Hydraulic fracturing is used to increase the area of a formation that is in communication with a wellbore and therefore increasing either production of fluids, or increasing the amount of fluids that may be injected into the formation from the wellbore. Hydraulic fracturing has been in commercial use for many decades, but gradual improvements in the size of fractures that can be created and the cost effectiveness of the fractures, along with developments like improved horizontal drilling and directional drilling, have resulted in hydraulic fracturing enabling production of hydrocarbons from formations such as source rocks or other very low permeability formations, that were previously not considered to be economically producible.
Typically, gas and/or oil is produced from low permeability formations such as source rocks, by providing horizontal wells in the formations for distances of a mile or more. The formation is then fractured from the wellbores in as many as twenty to fifty places, with the fractures placed every 15 to 150 meters along the horizontal wellbore. The fractures are provided by pumping fracturing fluids into an isolated section of the wellbore that is in communication with formation at pressures that exceed the pressure that causes the formation to break, and open up. This allows fracturing fluids to enter the formation through into the fracture and further propagate the fracture until the rate at which fluids go into the formation, via the rock faces of the fracture, equals the rate at which fluids can be pumped into the fracture.
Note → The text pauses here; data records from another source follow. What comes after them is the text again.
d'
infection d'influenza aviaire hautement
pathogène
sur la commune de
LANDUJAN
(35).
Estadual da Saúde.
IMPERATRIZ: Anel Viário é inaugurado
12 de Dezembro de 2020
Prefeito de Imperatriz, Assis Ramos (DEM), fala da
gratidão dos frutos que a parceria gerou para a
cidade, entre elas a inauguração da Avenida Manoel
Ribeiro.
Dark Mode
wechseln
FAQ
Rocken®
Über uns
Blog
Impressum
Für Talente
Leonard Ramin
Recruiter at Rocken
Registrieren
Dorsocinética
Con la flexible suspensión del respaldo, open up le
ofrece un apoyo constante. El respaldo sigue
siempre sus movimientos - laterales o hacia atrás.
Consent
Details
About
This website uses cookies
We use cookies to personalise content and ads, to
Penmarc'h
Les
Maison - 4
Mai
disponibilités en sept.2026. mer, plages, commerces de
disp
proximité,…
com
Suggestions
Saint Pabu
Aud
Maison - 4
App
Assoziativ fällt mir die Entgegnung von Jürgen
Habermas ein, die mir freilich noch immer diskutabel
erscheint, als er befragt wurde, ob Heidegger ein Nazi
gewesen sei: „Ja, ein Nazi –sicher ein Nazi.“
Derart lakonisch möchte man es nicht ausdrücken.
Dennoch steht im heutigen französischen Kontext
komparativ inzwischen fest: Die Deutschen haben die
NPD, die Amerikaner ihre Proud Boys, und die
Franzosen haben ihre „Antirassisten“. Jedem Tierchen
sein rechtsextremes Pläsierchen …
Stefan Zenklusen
Fractures are either propped open after they are formed by including in the fracturing fluids materials such as finely sized sands or ceramic particles, or in carbonate formations, permeability through fractures may be created by including acids in the fracturing which dissolve some minerals at the face of the fracture to create wormholes along the rock surfaces of the fractures. Proppants may be held in suspension within the fracturing fluids by including additives to increase the viscosity of the fracturing fluids, to decrease the settling rate of the proppants. Alternatively, or in addition, proppants may be utilized with lower densities to decrease the rate at which they settle in the fracture fluids,
Polymers used to increase the viscosity of fracturing fluids may be detrimental to formation permeability in the vicinity of the fractures, so techniques referred to as slick water fracturing have been developed. These techniques do not utilize thickening polymers, but instead rely on rapid injection of fracturing fluids.
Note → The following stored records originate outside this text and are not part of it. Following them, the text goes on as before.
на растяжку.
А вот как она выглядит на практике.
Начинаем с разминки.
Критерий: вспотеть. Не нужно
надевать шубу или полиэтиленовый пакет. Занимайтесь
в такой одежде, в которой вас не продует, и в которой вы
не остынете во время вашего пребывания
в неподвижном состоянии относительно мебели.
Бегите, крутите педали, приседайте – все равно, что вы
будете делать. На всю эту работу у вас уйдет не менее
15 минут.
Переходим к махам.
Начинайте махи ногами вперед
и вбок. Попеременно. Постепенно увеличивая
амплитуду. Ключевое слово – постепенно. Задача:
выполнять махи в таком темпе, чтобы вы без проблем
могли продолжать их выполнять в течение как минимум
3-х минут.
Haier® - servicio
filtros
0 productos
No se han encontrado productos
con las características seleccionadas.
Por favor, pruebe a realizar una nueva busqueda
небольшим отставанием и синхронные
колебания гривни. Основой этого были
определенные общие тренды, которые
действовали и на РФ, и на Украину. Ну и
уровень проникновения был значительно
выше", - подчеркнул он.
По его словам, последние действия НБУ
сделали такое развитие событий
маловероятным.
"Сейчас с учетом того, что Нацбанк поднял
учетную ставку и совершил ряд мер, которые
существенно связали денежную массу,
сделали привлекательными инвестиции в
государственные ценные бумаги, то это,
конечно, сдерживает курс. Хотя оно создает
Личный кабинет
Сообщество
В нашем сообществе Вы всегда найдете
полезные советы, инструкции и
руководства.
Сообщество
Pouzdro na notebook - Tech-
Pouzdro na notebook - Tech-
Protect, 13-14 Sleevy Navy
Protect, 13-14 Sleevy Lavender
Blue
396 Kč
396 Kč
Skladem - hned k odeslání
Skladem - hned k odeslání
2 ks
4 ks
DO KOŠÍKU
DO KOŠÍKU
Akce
Fracturing methods are disclosed in, for example, U.S. Pat. Nos. 8,183,179, and 7,451,820, the disclosures of which are incorporated herein by reference.
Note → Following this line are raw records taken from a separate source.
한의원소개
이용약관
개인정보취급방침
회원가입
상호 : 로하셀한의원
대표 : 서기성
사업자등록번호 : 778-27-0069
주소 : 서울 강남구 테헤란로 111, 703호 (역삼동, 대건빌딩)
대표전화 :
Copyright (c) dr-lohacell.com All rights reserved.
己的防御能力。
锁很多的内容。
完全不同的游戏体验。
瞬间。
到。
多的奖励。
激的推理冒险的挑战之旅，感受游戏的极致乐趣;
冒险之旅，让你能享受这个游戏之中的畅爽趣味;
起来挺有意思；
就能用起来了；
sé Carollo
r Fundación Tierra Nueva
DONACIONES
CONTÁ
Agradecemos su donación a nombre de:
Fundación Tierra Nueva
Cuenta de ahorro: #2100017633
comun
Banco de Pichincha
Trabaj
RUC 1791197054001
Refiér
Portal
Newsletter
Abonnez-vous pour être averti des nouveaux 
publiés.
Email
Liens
A method for providing permeability in fractures is described in U.S. Pat. No. 7,044,224. The method involves injecting a permeable cement composition, including a degradable material, into a subterranean formation. The degradation of the degradable material forms voids in a resulting proppant matrix. A problem of the method is that the degradation of the degradable material is difficult to manage. If the degradable material is not mixed uniformly into the cement composition, permeability may be limited. Furthermore, when degradation occurs too quickly, the cement composition fills the voids prior to forming a matrix resulting in decreased permeability. When degradation occurs too slowly, the voids lack connectivity to one another, also resulting in decreased permeability. In order for degradation to occur at the proper time, various conditions (such as pH, temperature, pressure, etc.) must be managed carefully, adding complexity and thus time and cost to the process. Another problem of the method is that the degradable material can be expensive and difficult to transport. Yet another problem of the method is that, even when large amounts of degradable material are used, permeability is only marginally enhanced. Furthermore, the addition of degradable material can have negative impact on flowability Fracturing formations with mortar compositions is known, for example, from US patent application publication US 2013/0341024.